In Homer’s Odyssey, the poet insists that while heroes need proper nourishment, mostly meat and bread, it would be foolhardy for them to indulge in gluttonous behavior. Nevertheless, in The Iliad the hero Odysseus is called by an opponent “wild for fame, glutton for cunning, glutton for war,” while Odysseus uses the word “glutton” to describe King Agamemnon as a “dog-faced” glutton” and “people-devouring king.”
When Odysseus sails into the clutches of the breathtakingly beautiful goddess Circe, she turns his men into swine with a drugged drink (she turns them back, too) and persuades him to feast with her and her maidens on “enough food and drink to last forever.” And then to bed. Odysseus and his men gave in to her seductions and stuck around the island “day after day, eating food in plenty, and drinking sweet wine” for an entire year.
But the candidate for Super Glutton is the god Herakles (Hercules to the Romans), a bastard son of Zeus whose wife Hera tried to abort him and afterwards tried to make his life miserable. Herakles is, of course, a person of inhuman strength, but he emerges as a comic figure among Greeks who regarded his gluttonous antics as human foibles. From the earliest days of Greek drama Herakles is ridiculed for his brutish way of eating his food, his preference for a good meal versus a good woman and, in Aristophanes’s The Bird, even his reluctance to leave a barbecue in order to help save his own father. In an earlier play, The Frogs, Aristophanes had also portrayed Herakles as a god led around by his nose at the thought of food, describing how in a trip to the underworld he had gobbled up sixteen loaves of bread, 20 portions of beef stew, a mess of fish and a newly made goat’s cheese—baskets included—then, bellowing and drawing his sword, skipped out on the bill.
Though sometimes depicted in terracotta figurines from the 5th and 4th centuries BC as pot-bellied, overwhelmingly Herakles was sculpted in marble and bronze by both Greek and Romans as a male figure of daunting musculature with what today are called “killer abs.”
Alexander the Great was a mere mortal and a big drinker who on “on such a day, and sometimes two days together, slept after a debauch.” ALexander’s soldiers, named Promachus. won the prize after knocking down four gallons of wine (unmixed with water). But not everyone, especially the local people, was used to drinking so much wine, resulting in 41 deaths from alcohol poisoning.

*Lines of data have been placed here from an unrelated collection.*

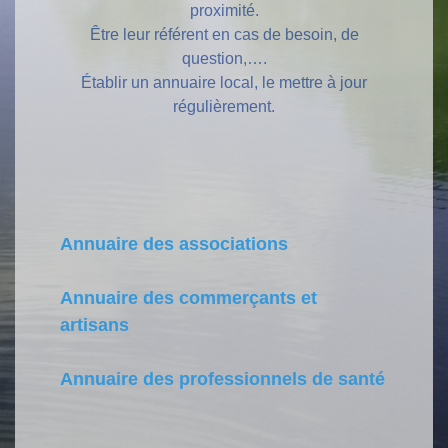
proximité.
Être leur référent en cas de besoin, de
question,….
Établir un annuaire local, le mettre à jour
régulièrement.
Annuaire des associations
Annuaire des commerçants et
artisans
Annuaire des professionnels de santé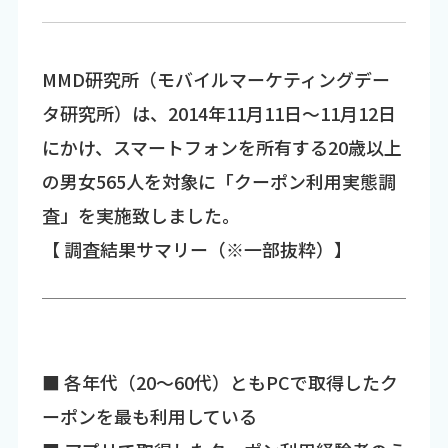
MMD研究所（モバイルマーケティングデー
タ研究所）は、2014年11月11日～11月12日
にかけ、スマートフォンを所有する20歳以上
の男女565人を対象に「クーポン利用実態調
査」を実施致しました。
【 調査結果サマリー（※一部抜粋）】
■ 各年代（20～60代）ともPCで取得したク
ーポンを最も利用している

Never defeated in battle, Alexander’s demise came at the age of thirty in 323 BC, in Babylon. The earliest reports say that after nights of excessive drinking, the young king fell ill with fever and died two weeks later. Others contend he was poisoned by his viceroy Antipater, while more modern conjectures propose the weary conqueror had picked up typhoid fever or meningitis or was done in by his over-use of the medicine hellebore, then prescribed as a purgative as well as for gout and signs of insanity.